- _Exercise brief_
As you look over the data below, please find each line where the word "contextos" appears, then copy it.

Stored items from a collection:
□ □ □

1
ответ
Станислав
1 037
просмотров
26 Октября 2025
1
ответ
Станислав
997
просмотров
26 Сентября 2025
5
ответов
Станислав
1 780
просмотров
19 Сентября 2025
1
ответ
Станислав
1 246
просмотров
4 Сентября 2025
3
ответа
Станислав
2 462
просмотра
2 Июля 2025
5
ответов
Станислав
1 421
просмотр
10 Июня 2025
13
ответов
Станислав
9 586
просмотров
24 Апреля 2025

□ □ □

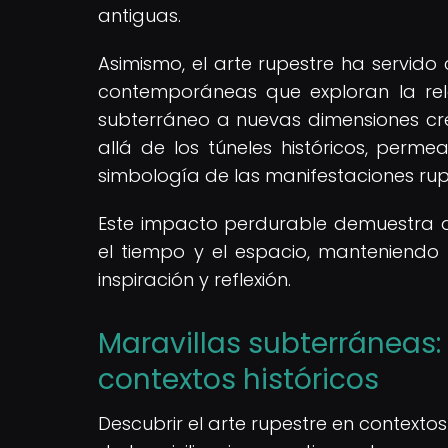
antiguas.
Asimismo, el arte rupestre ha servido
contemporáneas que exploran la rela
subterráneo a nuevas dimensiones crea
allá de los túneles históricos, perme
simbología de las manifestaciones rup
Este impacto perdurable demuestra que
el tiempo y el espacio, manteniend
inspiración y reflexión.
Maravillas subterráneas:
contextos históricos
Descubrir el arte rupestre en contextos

□ □ □

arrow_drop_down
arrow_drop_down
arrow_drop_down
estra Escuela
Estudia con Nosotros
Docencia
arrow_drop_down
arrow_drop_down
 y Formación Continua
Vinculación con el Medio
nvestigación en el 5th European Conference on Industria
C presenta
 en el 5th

□ □ □

- _Result of the exercise_
contextos históricos
Descubrir el arte rupestre en contextos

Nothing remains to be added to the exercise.